Personal information
- Full name: Oleksandr Serhiyovych Spivak
- Date of birth: 6 January 1975 (age 50)
- Place of birth: Mariupol, Ukraine
- Height: 1.76 m (5 ft 9 in)
- Position(s): Attacking midfielder

Senior career*
- Years: Team / Apps / (Gls)
- 1992–1993: Silur Khartsyzsk / 33 / (3)
- 1994: Stal Mielec / 16 / (0)
- 1994: SC Odesa / 9 / (2)
- 1994–1995: Chornomorets Odesa / 19 / (0)
- 1995–1998: Shakhtar Donetsk / 61 / (9)
- 1997–1998: → Shakhtar-2 Donetsk / 17 / (6)
- 1998: → Stal Alchevsk (loan) / 1 / (0)
- 1998–1999: Zirka Kirovohrad / 21 / (3)
- 1998: → Zirka-2 Kirovohrad / 2 / (0)
- 1999–2000: Metalurh Zaporizhzhia / 23 / (2)
- 1999–2000: → Metalurh-2 Zaporizhzhia / 1 / (0)
- 2000–2007: Zenit Saint Petersburg / 145 / (33)
- Total:  / 348 / (58)

International career
- 2001–2002: Ukraine / 3 / (0)

= Oleksandr Spivak =

Ukrainian footballer

Oleksandr Serhiyovych Spivak (born 6 January 1975) is a Ukrainian former professional footballer who played as an attacking midfielder.

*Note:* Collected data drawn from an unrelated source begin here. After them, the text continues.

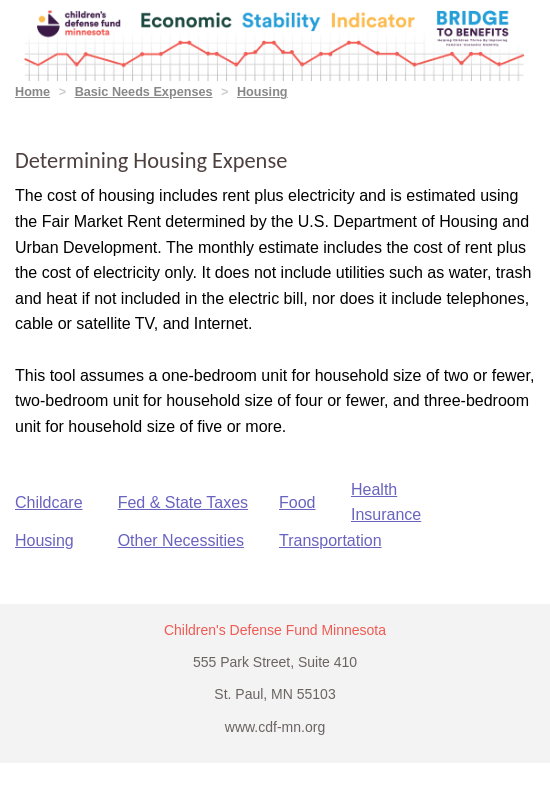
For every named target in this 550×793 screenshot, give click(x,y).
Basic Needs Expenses (144, 92)
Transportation (330, 540)
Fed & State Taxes (183, 502)
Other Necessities (181, 540)
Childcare (49, 502)
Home (32, 92)
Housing (262, 92)
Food (297, 502)
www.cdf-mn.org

He retired in 2007 after a seven-year long stint with Zenit Saint Petersburg. Before coming to Zenit, Spivak has been with multiple clubs including Silur Khartsyzsk, Stal Mielec, SC Odesa, Shakhtar Donetsk, Stal Alchevsk, Metallurg, Zirka Kirovohrad, Chornomorets Odesa. A former Ukrainian international, Spivak also has Russian citizenship.